Requirement
Leaving out the pictures, write the following records exactly as they read.

Supplied information
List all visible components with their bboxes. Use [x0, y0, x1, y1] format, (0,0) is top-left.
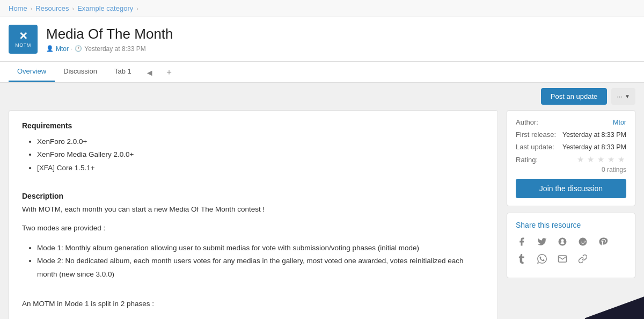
- breadcrumb: Home › Resources › Example category ›: [0, 0, 644, 17]
- mode-item-2: Mode 2: No dedicated album, each month u…: [37, 255, 485, 281]
- author-label: Author:: [516, 118, 538, 126]
- breadcrumb-sep-1: ›: [31, 5, 33, 12]
- modes-list: Mode 1: Monthly album generation allowin…: [22, 242, 485, 281]
- resource-author-link[interactable]: Mtor: [56, 45, 69, 53]
- svg-point-0: [579, 238, 587, 246]
- icon-x-mark: ✕: [19, 31, 28, 41]
- share-pinterest-icon[interactable]: [597, 236, 609, 248]
- author-value[interactable]: Mtor: [613, 119, 626, 126]
- clock-icon: 🕐: [75, 45, 82, 52]
- share-googleplus-icon[interactable]: [557, 236, 568, 248]
- tab-add[interactable]: ＋: [159, 62, 179, 82]
- description-para-1: With MOTM, each month you can start a ne…: [22, 204, 485, 215]
- join-discussion-button[interactable]: Join the discussion: [516, 179, 626, 198]
- more-chevron-icon: ▼: [625, 93, 630, 99]
- resource-icon: ✕ MOTM: [9, 25, 38, 54]
- tabs-bar: Overview Discussion Tab 1 ◄ ＋: [0, 62, 644, 83]
- tab-discussion[interactable]: Discussion: [55, 62, 106, 82]
- requirements-list: XenForo 2.0.0+ XenForo Media Gallery 2.0…: [22, 135, 485, 175]
- req-item-1: XenForo 2.0.0+: [37, 135, 485, 148]
- rating-stars-block: ★ ★ ★ ★ ★ 0 ratings: [577, 155, 626, 173]
- description-para-3: An MOTM in Mode 1 is split in 2 phases :: [22, 298, 485, 310]
- star-4[interactable]: ★: [608, 155, 616, 164]
- breadcrumb-resources[interactable]: Resources: [35, 4, 69, 12]
- user-icon: 👤: [46, 45, 54, 52]
- first-release-value: Yesterday at 8:33 PM: [562, 131, 626, 139]
- req-item-2: XenForo Media Gallery 2.0.0+: [37, 148, 485, 161]
- resource-header: ✕ MOTM Media Of The Month 👤 Mtor · 🕐 Yes…: [0, 17, 644, 62]
- rating-count: 0 ratings: [577, 166, 626, 173]
- last-update-value: Yesterday at 8:33 PM: [562, 143, 626, 151]
- more-dots-label: ···: [617, 92, 623, 100]
- star-2[interactable]: ★: [587, 155, 596, 164]
- star-3[interactable]: ★: [597, 155, 606, 164]
- right-panel: Author: Mtor First release: Yesterday at…: [507, 110, 635, 278]
- last-update-label: Last update:: [516, 143, 554, 151]
- req-item-3: [XFA] Core 1.5.1+: [37, 162, 485, 175]
- share-icons-row-2: [516, 253, 626, 265]
- main-content: Requirements XenForo 2.0.0+ XenForo Medi…: [0, 110, 644, 319]
- more-options-button[interactable]: ··· ▼: [611, 88, 635, 105]
- icon-motm-label: MOTM: [15, 42, 31, 48]
- rating-row: Rating: ★ ★ ★ ★ ★ 0 ratings: [516, 155, 626, 173]
- post-update-button[interactable]: Post an update: [541, 88, 607, 105]
- phase-item-1: Submission phase: [37, 317, 485, 319]
- resource-title: Media Of The Month: [46, 26, 173, 42]
- description-para-2: Two modes are provided :: [22, 222, 485, 234]
- tab-overview[interactable]: Overview: [9, 62, 55, 82]
- resource-date: Yesterday at 8:33 PM: [84, 45, 145, 53]
- share-reddit-icon[interactable]: [577, 236, 589, 248]
- description-title: Description: [22, 192, 485, 200]
- resource-meta: 👤 Mtor · 🕐 Yesterday at 8:33 PM: [46, 45, 173, 53]
- last-update-row: Last update: Yesterday at 8:33 PM: [516, 143, 626, 151]
- rating-stars: ★ ★ ★ ★ ★: [577, 155, 626, 164]
- first-release-label: First release:: [516, 130, 556, 139]
- author-row: Author: Mtor: [516, 118, 626, 126]
- share-twitter-icon[interactable]: [536, 236, 548, 248]
- first-release-row: First release: Yesterday at 8:33 PM: [516, 130, 626, 139]
- share-email-icon[interactable]: [557, 253, 568, 265]
- tab-nav-prev[interactable]: ◄: [140, 64, 159, 82]
- svg-point-2: [584, 242, 585, 243]
- share-whatsapp-icon[interactable]: [536, 253, 548, 265]
- star-5[interactable]: ★: [618, 155, 626, 164]
- requirements-title: Requirements: [22, 121, 485, 130]
- meta-separator: ·: [71, 45, 72, 53]
- share-link-icon[interactable]: [577, 253, 589, 265]
- share-title: Share this resource: [516, 221, 626, 229]
- toolbar: Post an update ··· ▼: [0, 83, 644, 110]
- phases-list: Submission phase Voting phase: [22, 317, 485, 319]
- share-icons-row-1: [516, 236, 626, 248]
- share-facebook-icon[interactable]: [516, 236, 528, 248]
- breadcrumb-category[interactable]: Example category: [77, 4, 133, 12]
- breadcrumb-sep-3: ›: [136, 5, 138, 12]
- breadcrumb-home[interactable]: Home: [9, 4, 27, 12]
- meta-card: Author: Mtor First release: Yesterday at…: [507, 110, 635, 206]
- share-tumblr-icon[interactable]: [516, 253, 528, 265]
- mode-item-1: Mode 1: Monthly album generation allowin…: [37, 242, 485, 255]
- svg-point-1: [581, 242, 582, 243]
- resource-title-block: Media Of The Month 👤 Mtor · 🕐 Yesterday …: [46, 26, 173, 52]
- tab-tab1[interactable]: Tab 1: [106, 62, 140, 82]
- star-1[interactable]: ★: [577, 155, 586, 164]
- rating-label: Rating:: [516, 156, 538, 164]
- left-panel: Requirements XenForo 2.0.0+ XenForo Medi…: [9, 110, 498, 319]
- breadcrumb-sep-2: ›: [72, 5, 75, 12]
- share-card: Share this resource: [507, 213, 635, 278]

Answer to this exercise
List all visible components with their bboxes. Use [x0, y0, x1, y1] format, (0,0) is top-left.
- breadcrumb: Home › Resources › Example category ›: [0, 0, 644, 17]
- mode-item-2: Mode 2: No dedicated album, each month u…: [37, 255, 485, 281]
- author-label: Author:: [516, 118, 538, 126]
- breadcrumb-sep-1: ›: [31, 5, 33, 12]
- modes-list: Mode 1: Monthly album generation allowin…: [22, 242, 485, 281]
- resource-author-link[interactable]: Mtor: [56, 45, 69, 53]
- svg-point-0: [579, 238, 587, 246]
- icon-x-mark: ✕: [19, 31, 28, 41]
- share-pinterest-icon[interactable]: [597, 236, 609, 248]
- author-value[interactable]: Mtor: [613, 119, 626, 126]
- clock-icon: 🕐: [75, 45, 82, 52]
- share-googleplus-icon[interactable]: [557, 236, 568, 248]
- tab-add[interactable]: ＋: [159, 62, 179, 82]
- description-para-1: With MOTM, each month you can start a ne…: [22, 204, 485, 215]
- join-discussion-button[interactable]: Join the discussion: [516, 179, 626, 198]
- more-chevron-icon: ▼: [625, 93, 630, 99]
- resource-icon: ✕ MOTM: [9, 25, 38, 54]
- tabs-bar: Overview Discussion Tab 1 ◄ ＋: [0, 62, 644, 83]
- tab-discussion[interactable]: Discussion: [55, 62, 106, 82]
- requirements-list: XenForo 2.0.0+ XenForo Media Gallery 2.0…: [22, 135, 485, 175]
- req-item-1: XenForo 2.0.0+: [37, 135, 485, 148]
- rating-stars-block: ★ ★ ★ ★ ★ 0 ratings: [577, 155, 626, 173]
- description-para-3: An MOTM in Mode 1 is split in 2 phases :: [22, 298, 485, 310]
- star-4[interactable]: ★: [608, 155, 616, 164]
- breadcrumb-resources[interactable]: Resources: [35, 4, 69, 12]
- user-icon: 👤: [46, 45, 54, 52]
- first-release-value: Yesterday at 8:33 PM: [562, 131, 626, 139]
- req-item-2: XenForo Media Gallery 2.0.0+: [37, 148, 485, 161]
- resource-header: ✕ MOTM Media Of The Month 👤 Mtor · 🕐 Yes…: [0, 17, 644, 62]
- rating-count: 0 ratings: [577, 166, 626, 173]
- last-update-value: Yesterday at 8:33 PM: [562, 143, 626, 151]
- more-dots-label: ···: [617, 92, 623, 100]
- star-2[interactable]: ★: [587, 155, 596, 164]
- star-3[interactable]: ★: [597, 155, 606, 164]
- right-panel: Author: Mtor First release: Yesterday at…: [507, 110, 635, 278]
- last-update-label: Last update:: [516, 143, 554, 151]
- req-item-3: [XFA] Core 1.5.1+: [37, 162, 485, 175]
- share-icons-row-2: [516, 253, 626, 265]
- main-content: Requirements XenForo 2.0.0+ XenForo Medi…: [0, 110, 644, 319]
- more-options-button[interactable]: ··· ▼: [611, 88, 635, 105]
- icon-motm-label: MOTM: [15, 42, 31, 48]
- rating-row: Rating: ★ ★ ★ ★ ★ 0 ratings: [516, 155, 626, 173]
- post-update-button[interactable]: Post an update: [541, 88, 607, 105]
- phase-item-1: Submission phase: [37, 317, 485, 319]
- resource-title: Media Of The Month: [46, 26, 173, 42]
- description-para-2: Two modes are provided :: [22, 222, 485, 234]
- tab-overview[interactable]: Overview: [9, 62, 55, 82]
- resource-date: Yesterday at 8:33 PM: [84, 45, 145, 53]
- share-reddit-icon[interactable]: [577, 236, 589, 248]
- description-title: Description: [22, 192, 485, 200]
- resource-meta: 👤 Mtor · 🕐 Yesterday at 8:33 PM: [46, 45, 173, 53]
- last-update-row: Last update: Yesterday at 8:33 PM: [516, 143, 626, 151]
- rating-stars: ★ ★ ★ ★ ★: [577, 155, 626, 164]
- first-release-label: First release:: [516, 130, 556, 139]
- author-row: Author: Mtor: [516, 118, 626, 126]
- share-twitter-icon[interactable]: [536, 236, 548, 248]
- first-release-row: First release: Yesterday at 8:33 PM: [516, 130, 626, 139]
- share-email-icon[interactable]: [557, 253, 568, 265]
- tab-nav-prev[interactable]: ◄: [140, 64, 159, 82]
- svg-point-2: [584, 242, 585, 243]
- share-whatsapp-icon[interactable]: [536, 253, 548, 265]
- star-5[interactable]: ★: [618, 155, 626, 164]
- requirements-title: Requirements: [22, 121, 485, 130]
- meta-separator: ·: [71, 45, 72, 53]
- share-link-icon[interactable]: [577, 253, 589, 265]
- share-title: Share this resource: [516, 221, 626, 229]
- toolbar: Post an update ··· ▼: [0, 83, 644, 110]
- phases-list: Submission phase Voting phase: [22, 317, 485, 319]
- share-icons-row-1: [516, 236, 626, 248]
- share-facebook-icon[interactable]: [516, 236, 528, 248]
- breadcrumb-category[interactable]: Example category: [77, 4, 133, 12]
- breadcrumb-sep-3: ›: [136, 5, 138, 12]
- breadcrumb-home[interactable]: Home: [9, 4, 27, 12]
- meta-card: Author: Mtor First release: Yesterday at…: [507, 110, 635, 206]
- share-tumblr-icon[interactable]: [516, 253, 528, 265]
- mode-item-1: Mode 1: Monthly album generation allowin…: [37, 242, 485, 255]
- svg-point-1: [581, 242, 582, 243]
- resource-title-block: Media Of The Month 👤 Mtor · 🕐 Yesterday …: [46, 26, 173, 52]
- tab-tab1[interactable]: Tab 1: [106, 62, 140, 82]
- star-1[interactable]: ★: [577, 155, 586, 164]
- rating-label: Rating:: [516, 156, 538, 164]
- left-panel: Requirements XenForo 2.0.0+ XenForo Medi…: [9, 110, 498, 319]
- breadcrumb-sep-2: ›: [72, 5, 75, 12]
- share-card: Share this resource: [507, 213, 635, 278]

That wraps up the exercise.